• _Exercise description_:
The response should consist of every record, reproduced exactly.

• _Available records_:
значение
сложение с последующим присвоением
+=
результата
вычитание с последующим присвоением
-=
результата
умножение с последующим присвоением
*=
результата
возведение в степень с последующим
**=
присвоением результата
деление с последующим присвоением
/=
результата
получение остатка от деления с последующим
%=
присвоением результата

• _Solved exercise_:
значение
сложение с последующим присвоением
+=
результата
вычитание с последующим присвоением
-=
результата
умножение с последующим присвоением
*=
результата
возведение в степень с последующим
**=
присвоением результата
деление с последующим присвоением
/=
результата
получение остатка от деления с последующим
%=
присвоением результата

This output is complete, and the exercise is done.